June 16, 2006

Of Mowing and Sore Muscles

I finally had the push I needed to get up to the mountain and get some work done: we have our first summer group next thursday! I frequently work this way I'm realizing. I love the work on the mountain but sometimes I forget that I love it. Does that make any sense? So a little push like a group of new staff from Russ's camp coming next week is just the boost I need to get things looking good.

Daisy was thrilled, the brush hog started on the first try and it wasn't that hot today. Here are some 'before' pictures.
I worked for a couple of hours in the morning until the old gas from last year ran out so I had to quit. Good thing too, at that point my arms and hands - not used to such punishment - were pretty thrashed.

I made it back up again after lunch (a minor miracle - considering email, cell phone, voice mail etc.) and finished off the parking lot, activity area, Alpine Tower, fire pit and far field.

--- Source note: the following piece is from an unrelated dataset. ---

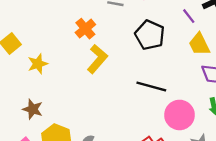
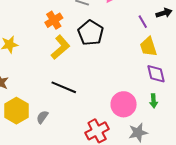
black pentagon: (150, 35) -> (91, 33), moved
black line: (151, 87) -> (64, 87), moved

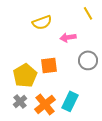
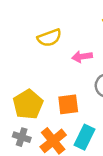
orange square: (49, 65) -> (68, 104), moved
gray cross: (20, 101) -> (22, 137), turned -32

Here are the 'after' shots.
I couldn't get the weed trimmer going though, so I couldn't finish off the belay benches and lower rails of the tower. Oh well, I'll get one from maintenance next week.

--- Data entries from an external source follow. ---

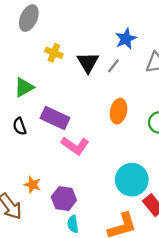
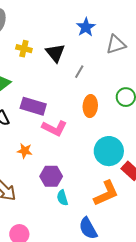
gray line: (113, 66) -> (79, 72), moved
orange ellipse: (119, 111) -> (90, 106), moved
orange star: (32, 185) -> (25, 151), moved

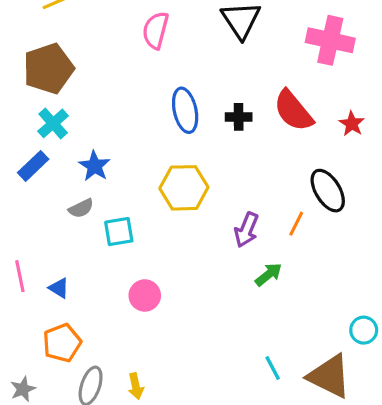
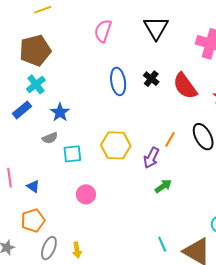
black cross: (239, 117) -> (151, 79), moved, turned 35
yellow hexagon: (184, 188) -> (116, 145), moved
orange line: (296, 224) -> (170, 139), moved

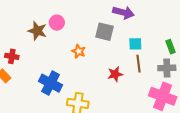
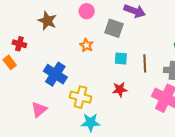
pink circle: (57, 23) -> (87, 11), moved
cyan square: (135, 44) -> (121, 58), moved
red star: (115, 74) -> (120, 89), moved

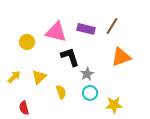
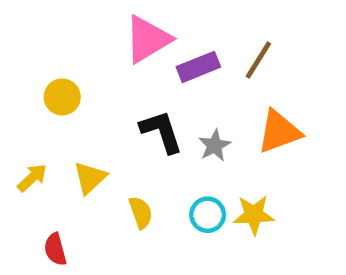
purple rectangle: (86, 29) -> (198, 67), turned -36
pink triangle: (56, 32) -> (148, 39), moved, turned -45
gray star: (87, 74) -> (215, 145), moved
yellow star: (114, 105) -> (254, 215), moved

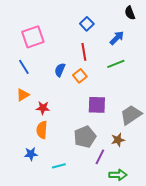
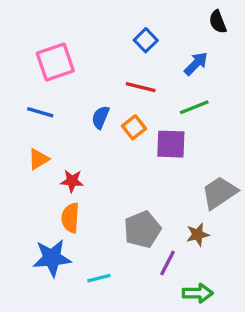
red line: (84, 52) -> (141, 87), turned -66
blue line: (24, 67) -> (40, 112), turned -42
purple square: (97, 105) -> (171, 144), moved
blue star: (31, 154) -> (52, 258), size x1.6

I really like the different aspects of what I get to do. I mean yesterday I was working on the program manual for our experiential education program with the goal of AEE accreditation. Today I'm mowing the grass and working out weary muscles.

All this mowing has another positive benefit. As the big fast growing sumac and other brush is kept back other invasive species are creeping in that like to grow under grass and low cover. Check it out - wild strawberries are everywhere!Brian left me a book called Changes to the Land about how when Europeans came to the east coast of America they walked in the woods and remarked how the forest seemed like a park and that berries grew everywhere. They were at once betraying their own inability to understand how this eco-system functioned while not giving the native people credit for a more sophisticated understanding. It turns out that native people would set small fires to burn out brush under the canopy of the forest creating a space for invasive species like berries to literally creep in.